Instead of ranking ZIP codes from healthiest to sickest, ask a different question: what kinds of places exist? Cluster every ZIP code on all 26 measures simultaneously — no demographics allowed in — and the algorithm lands on four archetypes. Demographics weren't used to build them, yet each cluster snaps onto a recognizable American landscape.
Four kinds of communities
ZIP centroids colored by cluster assignment
Each archetype's fingerprint
Bars show each measure's deviation from the U.S. ZIP-level norm (in standard deviations) — hover for details
Comfortable suburbs
118.7M people · 10,938 ZIP areas assigned
Affluent, college-educated suburban ZCTAs that sit below the national average on nearly every measure at once — the health advantages of money and place compound.
E.g. 19808 (New Castle County, DE) · 53132 (Milwaukee County, WI) · 60002 (Lake County, IL) · 61571 (Tazewell County, IL)
Young metro strivers
86.4M people · 3,726 ZIP areas assigned
Dense, young, diverse metro ZCTAs. Chronic disease is low — largely an age-structure effect — but loneliness, skipped checkups, and housing strain run well above average.

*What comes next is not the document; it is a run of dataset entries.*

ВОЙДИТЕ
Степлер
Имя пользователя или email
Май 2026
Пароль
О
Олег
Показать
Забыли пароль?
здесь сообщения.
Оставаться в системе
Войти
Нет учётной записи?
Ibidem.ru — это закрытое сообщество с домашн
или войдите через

E.g. 94565 (Contra Costa County, CA) · 93722 (Fresno County, CA) · 93727 (Fresno County, CA) · 94533 (Solano County, CA)
Aging small towns
65.3M people · 12,876 ZIP areas assigned
Low-density, older small-town and rural ZCTAs. Chronic conditions sit moderately above average, consistent with an older population, while social needs stay near the norm.

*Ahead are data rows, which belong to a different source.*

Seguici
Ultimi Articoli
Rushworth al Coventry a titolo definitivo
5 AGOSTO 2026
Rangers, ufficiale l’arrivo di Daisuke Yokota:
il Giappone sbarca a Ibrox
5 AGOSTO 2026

E.g. 46902 (Howard County, IN) · 47421 (Lawrence County, IN) · 29671 (Pickens County, SC) · 46975 (Fulton County, IN)
Left-behind communities
38.3M people · 4,764 ZIP areas assigned
High-poverty ZCTAs, disproportionately Black and Southern, where chronic disease, behavioral risk, and health-related social needs are all elevated together.
E.g. 28352 (Scotland County, NC) · 72206 (Pulaski County, AR) · 71701 (Ouachita County, AR) · 70427 (Washington Parish, LA)
Fingerprint bars are standard deviations from the U.S. ZIP-level norm, in catalog order:Health outcomes → Mental & functional health → Health behaviors → Access & prevention → Health-related needs. Hover any bar for the measure.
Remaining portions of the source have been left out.